The following day, her body was resting in a casket at her home, ¾ of a mile from Sing Sing prison. And as the acting warden took his early morning walk, he was surprised to see a large crowd of Sing Sing prisoners—the toughest, roughest prisoners in the country—crowded together at the main gate, tears of grief streaming down their faces.
He knew how much they had loved Catherine, he knew how she had been an example of Christ’s transforming love to them . . . so he said, “All right, men . . . you can go. . . . Just be sure and check in tonight.” The gate was opened and a parade of convicted murderers, rapists, and crooks walked, without a single guard, the distance to the home of Catherine Lawes where they would pay their final respects.
That evening, every single one of those prisoners had checked back in. Every . . . single . . . one. Catherine’s example of a life transformed by Jesus Christ, her mission of bringing the peace and joy and purpose of Jesus Christ to a group of men that society had written off . . . it had worked. Score one more for God’s team.
Friends, Jesus Christ transforms lives. He transforms the lives of those whom He loves, and He transforms the lives of those who are, in turn, loved by them. He has transformed our lives—yours and mine—so that we can feed His message of life and love to others.

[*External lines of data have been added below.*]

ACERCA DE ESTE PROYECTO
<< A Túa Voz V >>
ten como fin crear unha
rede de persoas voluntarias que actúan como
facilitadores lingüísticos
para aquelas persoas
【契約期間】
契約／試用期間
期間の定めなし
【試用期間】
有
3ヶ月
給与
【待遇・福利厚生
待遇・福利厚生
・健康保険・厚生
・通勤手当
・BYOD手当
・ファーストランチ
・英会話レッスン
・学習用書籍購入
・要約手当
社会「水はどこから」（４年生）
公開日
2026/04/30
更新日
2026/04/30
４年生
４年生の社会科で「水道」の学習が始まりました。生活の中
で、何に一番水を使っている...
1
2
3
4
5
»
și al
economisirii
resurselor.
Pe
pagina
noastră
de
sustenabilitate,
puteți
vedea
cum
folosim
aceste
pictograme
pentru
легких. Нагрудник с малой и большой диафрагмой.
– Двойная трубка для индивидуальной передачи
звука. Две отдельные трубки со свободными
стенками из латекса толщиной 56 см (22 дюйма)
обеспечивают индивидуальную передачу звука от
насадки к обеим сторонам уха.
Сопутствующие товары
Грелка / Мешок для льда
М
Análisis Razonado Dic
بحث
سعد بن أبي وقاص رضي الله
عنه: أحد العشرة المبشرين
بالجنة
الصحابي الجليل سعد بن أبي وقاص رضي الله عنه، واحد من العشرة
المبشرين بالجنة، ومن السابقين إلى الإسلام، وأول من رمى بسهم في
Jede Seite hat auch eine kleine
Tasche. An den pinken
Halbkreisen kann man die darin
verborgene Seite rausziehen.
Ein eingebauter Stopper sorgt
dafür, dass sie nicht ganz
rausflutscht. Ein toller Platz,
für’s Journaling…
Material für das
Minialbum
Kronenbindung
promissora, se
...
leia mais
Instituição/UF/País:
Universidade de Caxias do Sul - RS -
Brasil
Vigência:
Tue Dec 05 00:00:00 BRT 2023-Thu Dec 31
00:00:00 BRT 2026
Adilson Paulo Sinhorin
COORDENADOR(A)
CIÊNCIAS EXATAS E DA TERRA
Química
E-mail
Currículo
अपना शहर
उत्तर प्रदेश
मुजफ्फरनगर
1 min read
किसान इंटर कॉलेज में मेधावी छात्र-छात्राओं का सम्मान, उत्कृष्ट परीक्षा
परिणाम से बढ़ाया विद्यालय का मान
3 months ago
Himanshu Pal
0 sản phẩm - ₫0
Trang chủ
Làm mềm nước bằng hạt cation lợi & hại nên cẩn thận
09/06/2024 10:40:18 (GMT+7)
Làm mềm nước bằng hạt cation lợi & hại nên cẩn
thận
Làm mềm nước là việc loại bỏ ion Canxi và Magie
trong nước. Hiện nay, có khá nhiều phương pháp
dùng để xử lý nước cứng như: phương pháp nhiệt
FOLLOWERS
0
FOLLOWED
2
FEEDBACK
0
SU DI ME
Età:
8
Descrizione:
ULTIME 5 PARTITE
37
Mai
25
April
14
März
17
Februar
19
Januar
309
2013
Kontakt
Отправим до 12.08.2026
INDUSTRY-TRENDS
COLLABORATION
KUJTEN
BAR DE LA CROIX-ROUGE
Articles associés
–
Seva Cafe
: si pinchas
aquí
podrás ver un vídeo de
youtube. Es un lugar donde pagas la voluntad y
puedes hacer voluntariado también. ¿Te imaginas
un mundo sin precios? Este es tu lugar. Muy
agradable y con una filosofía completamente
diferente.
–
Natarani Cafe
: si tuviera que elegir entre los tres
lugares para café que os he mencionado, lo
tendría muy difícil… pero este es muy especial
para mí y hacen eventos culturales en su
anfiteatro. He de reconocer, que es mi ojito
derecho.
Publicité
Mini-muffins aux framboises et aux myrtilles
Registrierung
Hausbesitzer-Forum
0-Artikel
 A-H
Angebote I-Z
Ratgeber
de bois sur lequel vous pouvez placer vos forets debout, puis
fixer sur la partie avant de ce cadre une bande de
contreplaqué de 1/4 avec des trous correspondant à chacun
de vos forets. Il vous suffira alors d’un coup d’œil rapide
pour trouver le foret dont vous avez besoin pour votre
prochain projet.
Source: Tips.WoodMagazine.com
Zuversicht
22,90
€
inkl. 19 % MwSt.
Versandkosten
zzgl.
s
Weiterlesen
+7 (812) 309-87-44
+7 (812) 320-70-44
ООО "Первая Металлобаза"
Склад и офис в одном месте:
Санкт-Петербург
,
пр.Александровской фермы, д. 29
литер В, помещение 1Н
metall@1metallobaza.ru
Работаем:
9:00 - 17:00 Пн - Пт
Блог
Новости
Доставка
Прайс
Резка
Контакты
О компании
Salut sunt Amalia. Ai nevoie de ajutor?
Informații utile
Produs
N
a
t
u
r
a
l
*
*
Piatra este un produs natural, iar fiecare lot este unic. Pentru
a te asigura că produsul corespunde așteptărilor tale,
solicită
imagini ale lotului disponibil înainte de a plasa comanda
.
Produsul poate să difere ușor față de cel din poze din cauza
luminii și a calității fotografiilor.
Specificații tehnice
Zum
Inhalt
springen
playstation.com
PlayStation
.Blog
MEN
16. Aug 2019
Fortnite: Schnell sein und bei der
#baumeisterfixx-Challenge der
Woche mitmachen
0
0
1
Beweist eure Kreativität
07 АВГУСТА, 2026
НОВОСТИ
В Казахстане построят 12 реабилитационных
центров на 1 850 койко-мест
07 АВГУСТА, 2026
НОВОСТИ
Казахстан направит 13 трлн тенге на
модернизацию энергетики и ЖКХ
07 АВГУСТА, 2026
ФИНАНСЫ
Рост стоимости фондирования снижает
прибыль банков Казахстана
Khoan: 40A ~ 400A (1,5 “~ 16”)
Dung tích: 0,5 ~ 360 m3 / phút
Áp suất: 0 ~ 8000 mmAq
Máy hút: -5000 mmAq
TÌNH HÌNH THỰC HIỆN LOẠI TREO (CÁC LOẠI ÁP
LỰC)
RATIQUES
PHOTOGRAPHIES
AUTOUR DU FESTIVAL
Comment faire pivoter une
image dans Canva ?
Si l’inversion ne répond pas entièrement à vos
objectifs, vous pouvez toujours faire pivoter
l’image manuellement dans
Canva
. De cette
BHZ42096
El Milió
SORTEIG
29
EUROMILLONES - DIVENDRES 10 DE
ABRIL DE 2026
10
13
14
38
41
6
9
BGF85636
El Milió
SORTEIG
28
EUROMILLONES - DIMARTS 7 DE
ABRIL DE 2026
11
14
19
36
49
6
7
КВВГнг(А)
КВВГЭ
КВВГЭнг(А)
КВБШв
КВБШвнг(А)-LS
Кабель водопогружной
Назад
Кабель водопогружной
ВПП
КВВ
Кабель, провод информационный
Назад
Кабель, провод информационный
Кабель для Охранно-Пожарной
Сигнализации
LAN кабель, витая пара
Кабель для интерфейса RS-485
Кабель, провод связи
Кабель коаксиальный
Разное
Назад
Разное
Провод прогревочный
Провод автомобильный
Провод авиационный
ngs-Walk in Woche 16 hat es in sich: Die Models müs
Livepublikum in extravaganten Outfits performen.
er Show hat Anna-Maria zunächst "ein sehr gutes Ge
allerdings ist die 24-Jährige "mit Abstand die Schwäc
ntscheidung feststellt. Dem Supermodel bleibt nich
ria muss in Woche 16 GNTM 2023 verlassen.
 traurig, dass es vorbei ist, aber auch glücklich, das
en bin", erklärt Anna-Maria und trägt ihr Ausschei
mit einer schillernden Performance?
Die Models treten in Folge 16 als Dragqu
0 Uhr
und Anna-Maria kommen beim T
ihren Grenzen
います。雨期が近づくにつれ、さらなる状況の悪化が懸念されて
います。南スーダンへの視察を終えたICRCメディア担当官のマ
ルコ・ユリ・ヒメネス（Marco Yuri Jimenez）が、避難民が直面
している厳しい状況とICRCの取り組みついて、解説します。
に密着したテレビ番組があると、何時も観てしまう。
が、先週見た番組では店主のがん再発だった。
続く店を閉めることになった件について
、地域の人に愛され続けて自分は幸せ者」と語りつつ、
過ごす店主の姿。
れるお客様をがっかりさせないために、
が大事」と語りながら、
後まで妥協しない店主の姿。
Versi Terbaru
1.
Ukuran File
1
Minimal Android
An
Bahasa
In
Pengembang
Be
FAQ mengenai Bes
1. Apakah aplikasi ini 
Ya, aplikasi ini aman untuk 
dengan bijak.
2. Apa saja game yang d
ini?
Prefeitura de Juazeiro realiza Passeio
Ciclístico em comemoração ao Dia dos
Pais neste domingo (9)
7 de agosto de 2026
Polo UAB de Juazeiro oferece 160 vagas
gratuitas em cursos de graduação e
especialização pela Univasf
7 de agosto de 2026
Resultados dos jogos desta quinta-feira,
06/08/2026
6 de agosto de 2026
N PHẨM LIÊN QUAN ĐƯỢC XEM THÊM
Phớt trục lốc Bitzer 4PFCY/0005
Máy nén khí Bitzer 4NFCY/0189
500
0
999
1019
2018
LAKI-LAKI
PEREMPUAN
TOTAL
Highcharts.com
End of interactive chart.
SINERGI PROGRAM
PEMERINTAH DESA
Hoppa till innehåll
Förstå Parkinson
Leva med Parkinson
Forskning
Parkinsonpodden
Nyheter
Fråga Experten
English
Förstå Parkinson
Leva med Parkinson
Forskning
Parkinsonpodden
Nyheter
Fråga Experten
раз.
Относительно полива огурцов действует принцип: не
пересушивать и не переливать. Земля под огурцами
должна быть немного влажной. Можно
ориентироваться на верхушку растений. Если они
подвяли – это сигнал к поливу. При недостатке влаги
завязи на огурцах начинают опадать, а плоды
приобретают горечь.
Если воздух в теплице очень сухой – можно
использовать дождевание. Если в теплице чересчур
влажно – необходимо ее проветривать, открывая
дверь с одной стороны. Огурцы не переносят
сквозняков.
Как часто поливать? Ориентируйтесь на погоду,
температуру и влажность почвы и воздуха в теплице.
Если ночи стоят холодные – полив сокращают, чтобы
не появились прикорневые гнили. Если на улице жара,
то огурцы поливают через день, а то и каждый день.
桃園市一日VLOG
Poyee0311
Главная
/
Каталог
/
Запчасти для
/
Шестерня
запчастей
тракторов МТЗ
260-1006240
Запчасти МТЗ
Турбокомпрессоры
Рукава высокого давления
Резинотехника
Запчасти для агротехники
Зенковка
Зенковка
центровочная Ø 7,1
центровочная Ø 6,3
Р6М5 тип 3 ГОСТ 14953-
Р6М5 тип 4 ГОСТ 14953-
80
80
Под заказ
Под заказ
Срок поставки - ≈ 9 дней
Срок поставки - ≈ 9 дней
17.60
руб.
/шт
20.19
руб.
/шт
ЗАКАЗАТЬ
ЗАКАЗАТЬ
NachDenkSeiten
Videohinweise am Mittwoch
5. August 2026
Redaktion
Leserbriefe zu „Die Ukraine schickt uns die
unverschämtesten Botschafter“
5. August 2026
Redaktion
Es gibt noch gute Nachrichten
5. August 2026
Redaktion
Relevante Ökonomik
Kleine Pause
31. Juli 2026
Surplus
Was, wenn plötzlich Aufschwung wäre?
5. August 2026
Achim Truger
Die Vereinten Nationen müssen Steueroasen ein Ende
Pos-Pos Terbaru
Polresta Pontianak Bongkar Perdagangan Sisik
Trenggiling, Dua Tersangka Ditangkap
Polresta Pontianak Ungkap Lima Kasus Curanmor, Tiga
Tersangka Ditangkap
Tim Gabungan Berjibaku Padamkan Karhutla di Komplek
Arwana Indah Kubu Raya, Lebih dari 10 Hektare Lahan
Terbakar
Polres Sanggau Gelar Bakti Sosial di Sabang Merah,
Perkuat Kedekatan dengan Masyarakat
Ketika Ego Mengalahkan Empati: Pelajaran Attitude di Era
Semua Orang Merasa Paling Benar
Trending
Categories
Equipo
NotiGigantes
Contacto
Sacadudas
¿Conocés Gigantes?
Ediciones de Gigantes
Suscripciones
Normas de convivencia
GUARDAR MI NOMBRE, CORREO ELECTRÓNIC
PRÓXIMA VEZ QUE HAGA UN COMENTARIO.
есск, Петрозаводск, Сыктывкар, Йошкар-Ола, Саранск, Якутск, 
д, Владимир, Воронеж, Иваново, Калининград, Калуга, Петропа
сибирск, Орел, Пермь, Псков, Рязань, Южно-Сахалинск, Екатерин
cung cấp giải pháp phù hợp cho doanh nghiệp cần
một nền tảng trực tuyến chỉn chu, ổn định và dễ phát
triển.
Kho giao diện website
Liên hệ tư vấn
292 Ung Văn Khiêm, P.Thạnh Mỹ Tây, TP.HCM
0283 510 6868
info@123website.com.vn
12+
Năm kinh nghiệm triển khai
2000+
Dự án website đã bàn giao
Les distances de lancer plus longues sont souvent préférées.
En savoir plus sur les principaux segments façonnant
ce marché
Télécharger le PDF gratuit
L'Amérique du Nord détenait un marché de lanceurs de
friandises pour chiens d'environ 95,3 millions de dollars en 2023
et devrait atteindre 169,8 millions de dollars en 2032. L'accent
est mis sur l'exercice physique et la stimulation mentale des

And yes, He transforms the lives of those women in the LWML so that they may “assist each women of the Lutheran Church—Missouri Synod in affirming her relationship with the Triune God so that she is enabled to use her gifts in ministry to the people of the world.”
Today we give thanks for the women of the Lutheran Women’s’ Missionary League and the significant work they have done throughout the world through the transforming power of Jesus Christ in their lives. And today I and the Apostle Paul say to the rest of you, “Join with others in following their example, brothers, and take note of those who live according to the pattern we gave you.” Support the work of the LWML. Ladies, join with them in spreading the saving Gospel of Jesus Christ to the world. Men, support these women as they continue in this most valuable work. And you all, give thanks to God for the transforming diet of Jesus Christ. In Him may we live up to what has already been attained: May we life out the transformed life that we have already been given.